Bis zum späten Donnerstagabend hatten Ministerpräsidenten der Länder mit Scharping noch über mögliche Änderungen beraten, darunter die Regierungschefs von Bayern und Baden-Württemberg, Edmund Stoiber (CSU) und Erwin Teufel (CDU). Stoiber forderte von der Bundesregierung ein Milliarden-Programm, mit dem sie den betroffenen Kommunen einen finanziellen Ausgleich zahlen soll.
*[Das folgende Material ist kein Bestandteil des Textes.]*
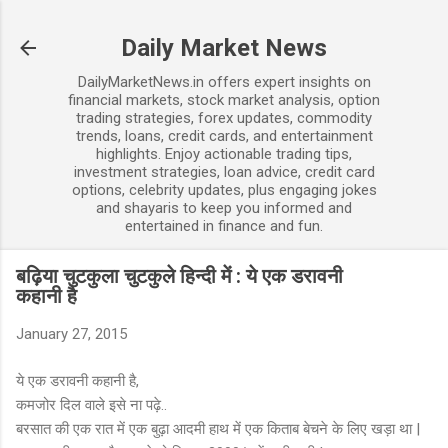
Skip to main content
Daily Market News
DailyMarketNews.in offers expert insights on
financial markets, stock market analysis, option
trading strategies, forex updates, commodity
trends, loans, credit cards, and entertainment
highlights. Enjoy actionable trading tips,
investment strategies, loan advice, credit card
options, celebrity updates, plus engaging jokes
and shayaris to keep you informed and
entertained in finance and fun.
बढ़िया चुटकुला चुटकुले हिन्दी में : ये एक डरावनी
कहानी है
January 27, 2015
ये एक डरावनी कहानी है,
कमजोर दिल वाले इसे ना पढ़े..
बरसात की एक रात में एक बुढ़ा आदमी हाथ में एक किताब बेचने के लिए खड़ा था |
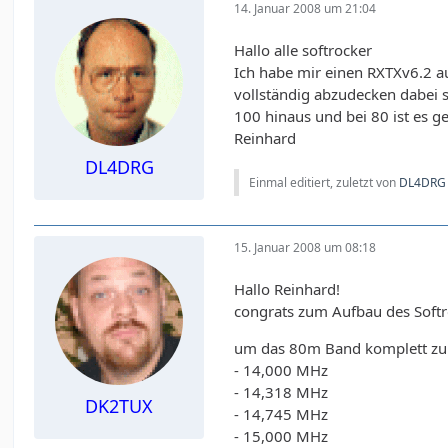
14. Januar 2008 um 21:04
Hallo alle softrocker
Ich habe mir einen RXTXv6.2 
vollständig abzudecken dabei s
100 hinaus und bei 80 ist es ge
Reinhard
DL4DRG
Einmal editiert, zuletzt von
DL4DRG
15. Januar 2008 um 08:18
Hallo Reinhard!
congrats zum Aufbau des Softr
um das 80m Band komplett zu 
- 14,000 MHz
- 14,318 MHz
DK2TUX
- 14,745 MHz
- 15,000 MHz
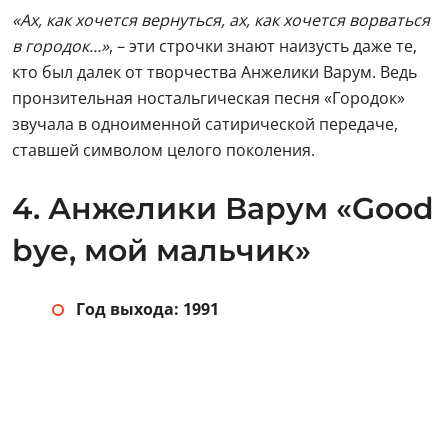
«Ах, как хочется вернуться, ах, как хочется ворваться
в городок…»
, – эти строчки знают наизусть даже те,
кто был далек от творчества Анжелики Варум. Ведь
пронзительная ностальгическая песня «Городок»
звучала в одноименной сатирической передаче,
ставшей символом целого поколения.
4. Анжелики Варум «Good
bye, мой мальчик»
Год выхода: 1991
Wie es hieß, soll das rund 1000 Mann starke Gebirgsjägerbataillon Schneeberg zwar nach Bayern verlegt werden. Dafür werde Schneeberg aber vermutlich, wenn auch in wesentlich kleinerem Umfang, eine neue Einheit bekommen.

Bayern ist von dem Truppenabbau am stärksten betroffen. Die CSU hatte Scharping parteipolitische Motive für die Einschnitte vorgeworfen, was dieser entschieden zurückwies. In den vergangenen Tagen war es in den betroffenen Städten vielfach zu Protesten gekommen.